Proxy plan The central government has been holding several behind-the-scenes meetings with relevant ministries, including the defense, justice and land ministries. The entities are preparing for the possibility that Tamaki may continue to refuse to approve the design changes. In such a case, the Land, Infrastructure, Transport and Tourism Ministry would, for example, make official recommendations to the prefecture. If the prefecture did not accept the recommendations, the central government would file a lawsuit seeking to have the land minister serve as a substitute in place of the governor to approve the changes. Some within the central government thought it would be better to refrain from pursuing this course of action for the time being, instead seeking common ground by considering a dialogue between the two sides.
“Just because the Supreme Court handed down the ruling, it wouldn’t be good for the central government to unilaterally push ahead with its claims,” said a senior official in the Cabinet Secretariat. As long as Okinawa continued to stonewall the relocation plan, however, opinion grew within the central government that any dialogue would only allow the prefecture to stall. So Matsuno, who is also the minister in charge of mitigating the impact of U.S. forces in Okinawa, finally decided against a soft stance. The central government wants to begin shoring up the banks and other work for the resumption of the reclamation project by March next year. A senior central government official thinks that the legal procedures to install a proxy would take several months.
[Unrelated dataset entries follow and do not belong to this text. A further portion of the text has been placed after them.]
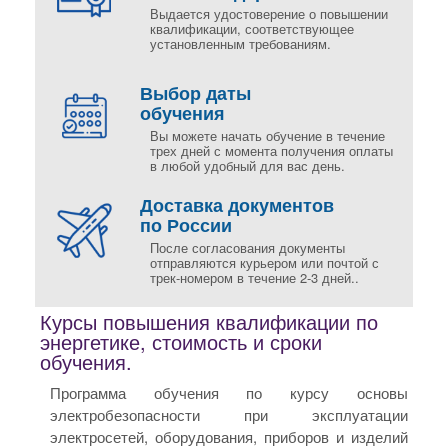
Выдается удостоверение о повышении
квалификации, соответствующее
установленным требованиям.
Выбор даты
обучения
Вы можете начать обучение в течение
трех дней с момента получения оплаты
в любой удобный для вас день.
Доставка документов
по России
После согласования документы
отправляются курьером или почтой с
трек-номером в течение 2-3 дней..
Курсы повышения квалификации по
энергетике, стоимость и сроки
обучения.
Программа обучения по курсу основы
электробезопасности при эксплуатации
электросетей, оборудования, приборов и изделий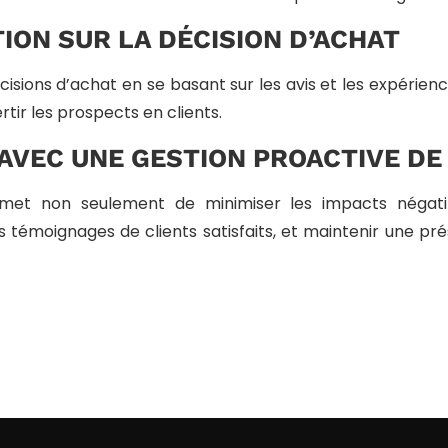
TION SUR LA DÉCISION D’ACHAT
ions d’achat en se basant sur les avis et les expérien
tir les prospects en clients.
AVEC UNE GESTION PROACTIVE DE 
rmet non seulement de minimiser les impacts négati
témoignages de clients satisfaits, et maintenir une pré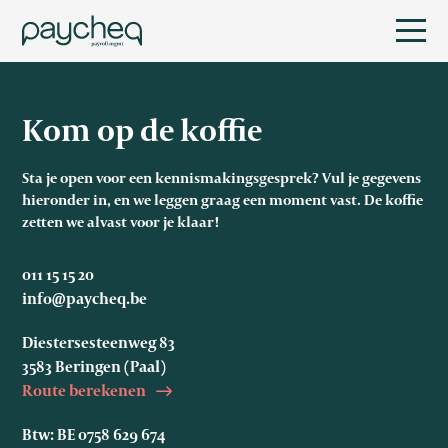
Kom op de koffie
Sta je open voor een kennismakingsgesprek? Vul je gegevens
hieronder in, en we leggen graag een moment vast. De koffie
zetten we alvast voor je klaar!
011 15 15 20
info@paycheq.be
Diestersesteenweg 83
3583 Beringen (Paal)
Route berekenen
Btw: BE 0758 629 674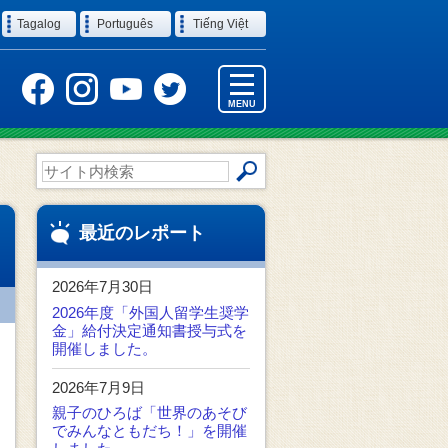
Tagalog
Português
Tiếng Việt
MENU
サ
イ
ト
内
最近のレポート
検
索
2026年7月30日
2026年度「外国人留学生奨学
金」給付決定通知書授与式を
開催しました。
2026年7月9日
親子のひろば「世界のあそび
でみんなともだち！」を開催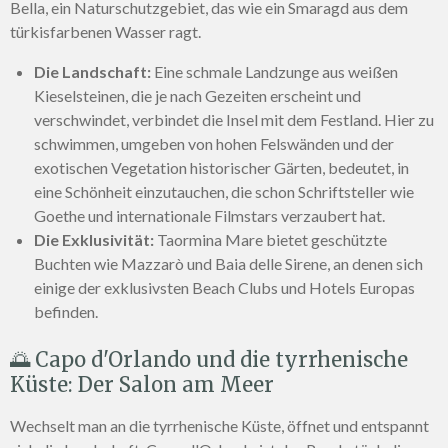
Bella, ein Naturschutzgebiet, das wie ein Smaragd aus dem
türkisfarbenen Wasser ragt.
Die Landschaft:
Eine schmale Landzunge aus weißen
Kieselsteinen, die je nach Gezeiten erscheint und
verschwindet, verbindet die Insel mit dem Festland. Hier zu
schwimmen, umgeben von hohen Felswänden und der
exotischen Vegetation historischer Gärten, bedeutet, in
eine Schönheit einzutauchen, die schon Schriftsteller wie
Goethe und internationale Filmstars verzaubert hat.
Die Exklusivität:
Taormina Mare bietet geschützte
Buchten wie Mazzarò und Baia delle Sirene, an denen sich
einige der exklusivsten Beach Clubs und Hotels Europas
befinden.
🌅 Capo d'Orlando und die tyrrhenische
Küste: Der Salon am Meer
Wechselt man an die tyrrhenische Küste, öffnet und entspannt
If, however, Tamaki accepts the top court ruling and approves the changes, it is possible the reclamation work will resume this year.
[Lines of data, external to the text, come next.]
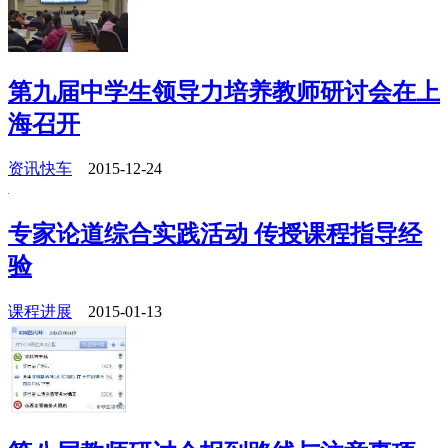
第九届中学生领导力培养教师研讨会在上
海召开
资讯快车
2015-12-24
专家论道综合实践活动 传授课程指导经
验
课程进展
2015-01-13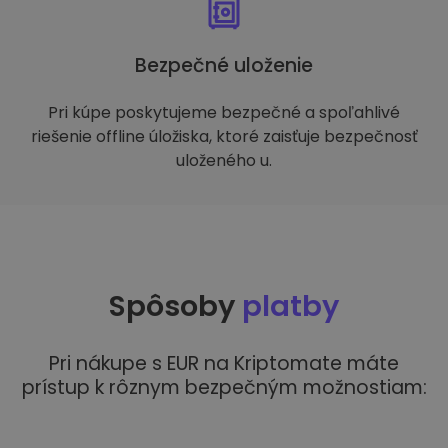
Bezpečné uloženie
Pri kúpe poskytujeme bezpečné a spoľahlivé
riešenie offline úložiska, ktoré zaisťuje bezpečnosť
uloženého u.
Spôsoby
platby
Pri nákupe s EUR na Kriptomate máte
prístup k rôznym bezpečným možnostiam:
Base burden The court battle between the central and prefectural governments was triggered in October 2015 by the cancellation of the approval of the reclamation work by then Gov. Takeshi Onaga. The central government aims to complete the reclamation work in another 12 years or so. The work is facing difficulties as it will be necessary to drive about 70,000 piles to a depth of up to 70 meters below sea level to reinforce the weak seabed. The return of Futenma Air Station has been delayed significantly. Initially, the return was supposed to take place in the fiscal year ending March 2023.
Now, it is expected in the mid-2030s. The related costs, which were estimated at more than ¥350 billion, have ballooned to about ¥930 billion. With the seemingly rising possibility of China launching an invasion of Taiwan, Okinawa’s strategic importance in maintaining the U.S. military’s deterrence effect is growing. For the time being, it is inevitable that Futenma Air Station, which is surrounded by an urban agglomeration and has been described as “the most dangerous base in the world,” continues to be in use. The central government is faced with the task of accelerating the relocation plan and stepping up efforts to reduce U.S. base-related burdens on Okinawa.